For the first time since last June, the brent crude oil price faces a downfall of 6%, which means that it is now having $40 a barrel. The 6% decline is evident with both the Brent and West Texas Intermediate.
The price fall is evident in New York as well, it was in relation to the faltering demand and weaker equities dampening market sentiment.
The crude price leaped down because of the reasons like the slow consumption recovery in Asia, the US summer driving season came to an end, etc. this made the market weaker and led to the downfall in crude price.
Plus, the needles are also pointing to additional selling burden. Brent is flirting with its 100-day moving average, waiting to drop below it for the first time since mid-June.
Bill O’Grady, executive vice president at Confluence Investment Management in St. Louis said that the lack of fiscal support is starting to spook the markets a little bit.
“It’s showing up in oil with fears that you’re going to reduce demand coupled with stories circulating that Opec’s discipline is less than ideal,” he added.
In the previous months Brent crude’s were trading with the global oil benchmark of $42 and $45 per barrel. Adjacent to this now the price has fallen below $40 a barrel.
Bank of America Merrill Lynch said that the recovery of the global oil demand will be back to normal only within three years.
The covid pandemic is still continuing its outrage and thus affecting the market as well.

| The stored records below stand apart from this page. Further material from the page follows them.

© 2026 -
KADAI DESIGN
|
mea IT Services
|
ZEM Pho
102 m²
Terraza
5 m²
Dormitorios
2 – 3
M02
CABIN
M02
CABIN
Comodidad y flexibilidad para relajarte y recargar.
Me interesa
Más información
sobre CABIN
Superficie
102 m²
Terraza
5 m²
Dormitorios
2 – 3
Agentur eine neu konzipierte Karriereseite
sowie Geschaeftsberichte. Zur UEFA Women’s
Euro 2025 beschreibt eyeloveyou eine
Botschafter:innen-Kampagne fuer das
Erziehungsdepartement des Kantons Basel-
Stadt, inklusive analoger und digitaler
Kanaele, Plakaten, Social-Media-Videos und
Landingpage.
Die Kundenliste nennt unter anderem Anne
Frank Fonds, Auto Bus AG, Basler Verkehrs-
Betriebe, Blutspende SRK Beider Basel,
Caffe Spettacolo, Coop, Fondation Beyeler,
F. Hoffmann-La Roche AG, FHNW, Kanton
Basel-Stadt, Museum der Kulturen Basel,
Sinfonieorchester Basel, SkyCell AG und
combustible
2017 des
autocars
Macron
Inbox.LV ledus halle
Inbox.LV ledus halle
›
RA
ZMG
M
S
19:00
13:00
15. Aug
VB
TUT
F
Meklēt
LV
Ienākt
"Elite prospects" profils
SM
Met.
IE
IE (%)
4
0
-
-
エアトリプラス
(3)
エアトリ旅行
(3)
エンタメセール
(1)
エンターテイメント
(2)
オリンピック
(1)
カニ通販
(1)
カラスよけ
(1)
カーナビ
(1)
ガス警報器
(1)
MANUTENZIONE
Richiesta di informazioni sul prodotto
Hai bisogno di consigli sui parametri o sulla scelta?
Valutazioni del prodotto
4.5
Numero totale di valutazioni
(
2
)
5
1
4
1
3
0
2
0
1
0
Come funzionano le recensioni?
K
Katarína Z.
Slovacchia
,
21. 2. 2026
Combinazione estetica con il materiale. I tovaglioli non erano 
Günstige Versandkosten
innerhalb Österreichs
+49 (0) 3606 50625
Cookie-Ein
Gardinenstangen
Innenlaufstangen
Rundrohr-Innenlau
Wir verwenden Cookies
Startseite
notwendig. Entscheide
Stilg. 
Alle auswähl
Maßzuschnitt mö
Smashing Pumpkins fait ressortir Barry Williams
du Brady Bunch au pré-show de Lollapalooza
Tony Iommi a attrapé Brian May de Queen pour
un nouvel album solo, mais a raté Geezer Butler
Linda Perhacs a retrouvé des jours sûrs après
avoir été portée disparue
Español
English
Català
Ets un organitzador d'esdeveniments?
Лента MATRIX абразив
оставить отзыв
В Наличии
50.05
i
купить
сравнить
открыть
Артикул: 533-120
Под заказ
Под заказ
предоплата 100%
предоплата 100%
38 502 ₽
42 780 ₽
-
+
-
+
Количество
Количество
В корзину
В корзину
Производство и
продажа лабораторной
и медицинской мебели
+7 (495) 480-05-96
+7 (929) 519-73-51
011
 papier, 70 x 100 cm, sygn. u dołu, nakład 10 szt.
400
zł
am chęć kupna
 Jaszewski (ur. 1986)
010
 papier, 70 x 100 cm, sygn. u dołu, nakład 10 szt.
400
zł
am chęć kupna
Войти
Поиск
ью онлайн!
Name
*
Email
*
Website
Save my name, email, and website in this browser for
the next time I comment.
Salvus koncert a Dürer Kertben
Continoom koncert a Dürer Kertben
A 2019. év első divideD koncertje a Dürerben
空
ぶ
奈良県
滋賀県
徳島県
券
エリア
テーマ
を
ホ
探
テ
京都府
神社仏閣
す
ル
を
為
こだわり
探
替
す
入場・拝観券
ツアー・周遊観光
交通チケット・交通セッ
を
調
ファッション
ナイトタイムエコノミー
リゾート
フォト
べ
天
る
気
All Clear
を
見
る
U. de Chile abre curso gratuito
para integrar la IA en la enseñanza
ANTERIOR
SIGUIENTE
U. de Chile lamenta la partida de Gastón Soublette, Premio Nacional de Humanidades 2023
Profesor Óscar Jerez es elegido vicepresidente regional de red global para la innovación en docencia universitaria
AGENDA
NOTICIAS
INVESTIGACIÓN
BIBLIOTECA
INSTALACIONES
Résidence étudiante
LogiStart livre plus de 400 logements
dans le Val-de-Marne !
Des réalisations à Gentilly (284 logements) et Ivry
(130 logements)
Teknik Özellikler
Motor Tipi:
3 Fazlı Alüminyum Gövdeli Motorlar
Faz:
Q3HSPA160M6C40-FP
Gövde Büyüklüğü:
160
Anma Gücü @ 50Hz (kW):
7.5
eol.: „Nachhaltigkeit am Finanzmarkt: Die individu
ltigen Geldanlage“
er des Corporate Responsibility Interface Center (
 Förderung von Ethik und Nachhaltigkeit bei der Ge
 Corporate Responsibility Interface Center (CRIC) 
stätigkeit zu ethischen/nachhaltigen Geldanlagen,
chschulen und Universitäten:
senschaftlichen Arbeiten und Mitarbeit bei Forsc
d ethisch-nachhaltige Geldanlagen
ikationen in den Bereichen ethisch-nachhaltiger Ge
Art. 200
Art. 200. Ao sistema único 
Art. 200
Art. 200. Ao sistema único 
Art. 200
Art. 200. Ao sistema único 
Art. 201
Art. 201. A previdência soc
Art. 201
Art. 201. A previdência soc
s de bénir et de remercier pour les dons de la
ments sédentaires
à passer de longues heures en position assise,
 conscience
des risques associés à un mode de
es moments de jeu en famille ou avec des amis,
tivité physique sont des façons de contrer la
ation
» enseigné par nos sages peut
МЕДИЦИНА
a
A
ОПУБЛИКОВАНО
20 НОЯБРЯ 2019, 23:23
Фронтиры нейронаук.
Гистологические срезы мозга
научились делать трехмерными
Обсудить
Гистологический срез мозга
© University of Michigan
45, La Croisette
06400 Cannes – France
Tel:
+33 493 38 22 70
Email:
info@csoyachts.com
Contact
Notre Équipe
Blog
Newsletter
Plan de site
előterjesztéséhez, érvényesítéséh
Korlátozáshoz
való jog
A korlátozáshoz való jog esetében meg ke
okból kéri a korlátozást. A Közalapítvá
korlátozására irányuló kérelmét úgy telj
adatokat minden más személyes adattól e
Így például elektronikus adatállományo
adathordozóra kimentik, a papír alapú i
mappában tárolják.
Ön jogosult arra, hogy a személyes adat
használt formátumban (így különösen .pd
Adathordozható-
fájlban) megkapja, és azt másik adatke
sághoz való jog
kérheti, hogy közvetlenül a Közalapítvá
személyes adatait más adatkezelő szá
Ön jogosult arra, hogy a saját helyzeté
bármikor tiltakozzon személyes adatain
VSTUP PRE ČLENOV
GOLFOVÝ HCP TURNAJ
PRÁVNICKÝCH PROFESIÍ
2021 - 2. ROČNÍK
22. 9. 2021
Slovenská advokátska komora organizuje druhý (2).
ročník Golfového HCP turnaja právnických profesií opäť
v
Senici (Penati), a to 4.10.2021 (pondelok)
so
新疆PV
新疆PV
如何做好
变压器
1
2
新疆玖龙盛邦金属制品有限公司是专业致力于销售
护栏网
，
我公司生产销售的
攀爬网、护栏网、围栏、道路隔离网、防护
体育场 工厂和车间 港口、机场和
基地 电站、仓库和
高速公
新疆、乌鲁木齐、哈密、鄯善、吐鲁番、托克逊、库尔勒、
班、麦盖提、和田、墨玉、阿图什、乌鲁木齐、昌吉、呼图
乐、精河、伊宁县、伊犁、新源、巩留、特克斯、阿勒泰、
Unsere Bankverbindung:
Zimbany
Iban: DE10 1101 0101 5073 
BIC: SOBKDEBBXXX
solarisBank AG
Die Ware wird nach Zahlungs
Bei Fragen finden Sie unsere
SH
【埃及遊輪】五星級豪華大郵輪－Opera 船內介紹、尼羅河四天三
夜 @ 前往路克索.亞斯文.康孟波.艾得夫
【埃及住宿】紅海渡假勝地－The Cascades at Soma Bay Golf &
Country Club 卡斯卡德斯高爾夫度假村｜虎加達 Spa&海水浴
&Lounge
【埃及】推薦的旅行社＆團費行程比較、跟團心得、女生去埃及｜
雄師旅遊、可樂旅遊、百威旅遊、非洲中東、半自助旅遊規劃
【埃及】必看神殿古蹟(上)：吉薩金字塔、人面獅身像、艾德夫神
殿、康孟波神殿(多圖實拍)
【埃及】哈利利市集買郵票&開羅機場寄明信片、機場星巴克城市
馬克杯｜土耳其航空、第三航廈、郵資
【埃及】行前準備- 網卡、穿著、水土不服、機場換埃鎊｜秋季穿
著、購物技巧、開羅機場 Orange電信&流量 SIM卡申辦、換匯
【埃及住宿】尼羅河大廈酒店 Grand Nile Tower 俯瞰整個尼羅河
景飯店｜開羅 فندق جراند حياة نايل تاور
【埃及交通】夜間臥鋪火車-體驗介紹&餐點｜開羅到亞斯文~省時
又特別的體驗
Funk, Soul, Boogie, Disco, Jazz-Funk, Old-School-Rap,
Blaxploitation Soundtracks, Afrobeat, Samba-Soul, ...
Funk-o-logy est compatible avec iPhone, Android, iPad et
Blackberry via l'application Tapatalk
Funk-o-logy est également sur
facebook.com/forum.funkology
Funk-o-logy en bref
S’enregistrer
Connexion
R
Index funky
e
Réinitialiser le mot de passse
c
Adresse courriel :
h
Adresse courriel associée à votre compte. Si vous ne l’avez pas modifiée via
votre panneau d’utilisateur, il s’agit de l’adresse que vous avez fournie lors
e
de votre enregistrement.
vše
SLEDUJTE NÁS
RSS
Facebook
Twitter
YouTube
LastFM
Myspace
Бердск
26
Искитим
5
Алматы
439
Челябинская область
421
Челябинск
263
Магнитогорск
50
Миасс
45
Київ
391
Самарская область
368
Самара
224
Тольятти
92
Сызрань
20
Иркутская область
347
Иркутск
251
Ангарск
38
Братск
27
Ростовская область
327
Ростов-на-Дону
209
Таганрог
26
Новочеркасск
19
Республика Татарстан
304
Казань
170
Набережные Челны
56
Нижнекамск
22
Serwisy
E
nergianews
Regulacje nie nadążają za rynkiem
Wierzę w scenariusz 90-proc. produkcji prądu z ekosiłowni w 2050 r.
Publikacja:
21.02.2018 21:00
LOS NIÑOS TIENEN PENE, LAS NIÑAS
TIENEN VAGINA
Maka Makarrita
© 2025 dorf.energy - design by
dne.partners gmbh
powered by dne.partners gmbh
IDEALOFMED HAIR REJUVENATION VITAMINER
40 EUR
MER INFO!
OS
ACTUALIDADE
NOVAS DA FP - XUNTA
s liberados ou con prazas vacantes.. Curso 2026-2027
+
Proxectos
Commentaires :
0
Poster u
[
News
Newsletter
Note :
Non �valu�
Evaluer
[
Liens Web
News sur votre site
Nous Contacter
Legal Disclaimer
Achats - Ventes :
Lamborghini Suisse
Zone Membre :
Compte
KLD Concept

In a survey carried out by Bloomberg four of 10 Asian companies made it clear that they will be looking forward to buy more crudes from the Saudi Arabia, because the Kingdom cut short the pricing for October as the consumption rate remained less that that of pre-covid era.
Abu Dhabi National Oil Company also reduced the amount, as per now the response to a lethargic demand backdrop in the world’s biggest oil-consuming region.
Meanwhile, the updates from the market is not that good for the oil industry, as the signals point to more downside risk for oil prices.